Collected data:
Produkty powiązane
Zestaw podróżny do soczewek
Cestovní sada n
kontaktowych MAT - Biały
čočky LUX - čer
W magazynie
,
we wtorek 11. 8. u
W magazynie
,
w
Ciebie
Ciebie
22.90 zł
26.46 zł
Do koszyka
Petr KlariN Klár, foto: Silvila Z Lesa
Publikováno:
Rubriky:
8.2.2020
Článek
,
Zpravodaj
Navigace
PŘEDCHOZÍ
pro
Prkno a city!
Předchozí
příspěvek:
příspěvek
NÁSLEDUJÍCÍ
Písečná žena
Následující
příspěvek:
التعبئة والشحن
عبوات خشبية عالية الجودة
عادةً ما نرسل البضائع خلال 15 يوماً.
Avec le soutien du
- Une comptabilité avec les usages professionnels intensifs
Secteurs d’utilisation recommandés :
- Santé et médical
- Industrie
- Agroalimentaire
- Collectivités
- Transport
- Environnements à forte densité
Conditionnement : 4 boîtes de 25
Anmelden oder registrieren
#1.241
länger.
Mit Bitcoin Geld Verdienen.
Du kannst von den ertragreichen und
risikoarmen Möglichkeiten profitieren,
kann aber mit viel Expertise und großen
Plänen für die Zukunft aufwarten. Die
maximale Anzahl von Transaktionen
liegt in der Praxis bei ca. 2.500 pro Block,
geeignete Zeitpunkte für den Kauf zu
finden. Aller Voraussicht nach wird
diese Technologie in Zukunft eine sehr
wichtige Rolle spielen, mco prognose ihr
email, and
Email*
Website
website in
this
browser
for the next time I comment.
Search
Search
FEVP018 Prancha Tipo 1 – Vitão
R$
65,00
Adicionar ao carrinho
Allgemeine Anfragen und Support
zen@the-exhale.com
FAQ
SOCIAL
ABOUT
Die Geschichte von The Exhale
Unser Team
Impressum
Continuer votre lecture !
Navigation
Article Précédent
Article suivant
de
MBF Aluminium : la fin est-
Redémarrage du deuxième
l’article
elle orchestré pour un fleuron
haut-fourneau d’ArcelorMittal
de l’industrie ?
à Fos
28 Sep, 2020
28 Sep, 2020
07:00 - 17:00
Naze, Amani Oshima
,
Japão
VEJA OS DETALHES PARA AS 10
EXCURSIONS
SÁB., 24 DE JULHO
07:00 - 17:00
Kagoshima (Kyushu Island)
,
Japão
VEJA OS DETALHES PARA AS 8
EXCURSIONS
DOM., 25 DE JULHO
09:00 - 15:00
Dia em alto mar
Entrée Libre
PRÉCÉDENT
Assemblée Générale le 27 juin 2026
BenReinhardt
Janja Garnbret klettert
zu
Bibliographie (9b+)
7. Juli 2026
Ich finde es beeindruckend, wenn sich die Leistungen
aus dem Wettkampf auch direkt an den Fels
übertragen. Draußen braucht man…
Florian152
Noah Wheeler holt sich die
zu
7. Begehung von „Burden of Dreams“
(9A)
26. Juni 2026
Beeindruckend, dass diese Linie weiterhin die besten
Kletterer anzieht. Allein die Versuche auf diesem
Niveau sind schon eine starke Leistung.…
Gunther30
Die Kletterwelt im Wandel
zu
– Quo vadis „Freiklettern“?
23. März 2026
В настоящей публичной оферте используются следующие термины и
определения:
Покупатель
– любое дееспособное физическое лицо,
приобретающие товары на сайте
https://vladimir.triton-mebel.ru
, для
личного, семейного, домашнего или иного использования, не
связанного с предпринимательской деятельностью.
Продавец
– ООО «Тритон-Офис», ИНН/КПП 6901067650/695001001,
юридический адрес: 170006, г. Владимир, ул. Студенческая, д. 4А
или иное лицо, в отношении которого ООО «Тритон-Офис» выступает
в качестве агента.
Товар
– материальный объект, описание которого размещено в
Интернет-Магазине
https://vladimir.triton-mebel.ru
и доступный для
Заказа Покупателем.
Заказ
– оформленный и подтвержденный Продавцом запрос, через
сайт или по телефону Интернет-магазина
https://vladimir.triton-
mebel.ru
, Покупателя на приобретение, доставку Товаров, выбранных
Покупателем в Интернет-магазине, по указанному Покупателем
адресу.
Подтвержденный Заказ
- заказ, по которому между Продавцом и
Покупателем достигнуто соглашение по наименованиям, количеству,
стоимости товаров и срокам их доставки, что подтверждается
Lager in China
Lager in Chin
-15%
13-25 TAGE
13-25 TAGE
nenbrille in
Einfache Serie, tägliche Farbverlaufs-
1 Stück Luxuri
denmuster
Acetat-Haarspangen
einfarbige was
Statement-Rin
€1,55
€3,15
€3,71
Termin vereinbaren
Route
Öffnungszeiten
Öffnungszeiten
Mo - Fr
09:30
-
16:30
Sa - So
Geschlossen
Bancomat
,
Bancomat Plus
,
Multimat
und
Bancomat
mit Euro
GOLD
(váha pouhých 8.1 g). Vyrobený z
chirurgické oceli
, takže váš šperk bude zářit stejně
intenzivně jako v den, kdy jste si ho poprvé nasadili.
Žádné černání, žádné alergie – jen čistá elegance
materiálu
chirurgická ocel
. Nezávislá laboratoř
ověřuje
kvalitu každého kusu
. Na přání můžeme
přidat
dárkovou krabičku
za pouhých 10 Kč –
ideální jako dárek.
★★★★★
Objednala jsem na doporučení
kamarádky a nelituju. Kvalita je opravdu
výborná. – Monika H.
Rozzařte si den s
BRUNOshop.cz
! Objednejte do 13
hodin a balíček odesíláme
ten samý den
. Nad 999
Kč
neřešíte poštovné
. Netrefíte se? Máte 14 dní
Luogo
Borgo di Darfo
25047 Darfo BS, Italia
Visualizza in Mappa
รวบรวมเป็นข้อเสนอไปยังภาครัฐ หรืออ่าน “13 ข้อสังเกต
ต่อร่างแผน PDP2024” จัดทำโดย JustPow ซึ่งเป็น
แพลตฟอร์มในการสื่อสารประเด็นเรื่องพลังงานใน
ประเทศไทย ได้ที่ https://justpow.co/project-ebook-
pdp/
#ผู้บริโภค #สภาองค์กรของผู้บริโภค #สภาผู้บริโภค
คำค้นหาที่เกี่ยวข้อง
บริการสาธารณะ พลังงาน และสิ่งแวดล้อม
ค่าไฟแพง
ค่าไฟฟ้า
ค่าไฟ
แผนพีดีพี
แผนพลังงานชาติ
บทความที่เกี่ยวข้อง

AIM OF THE TASK → Wherever the string "Продавцом" appears in the data above, report the whole line.

ANSWER FOR THIS EXERCISE →
– оформленный и подтвержденный Продавцом запрос, через
- заказ, по которому между Продавцом и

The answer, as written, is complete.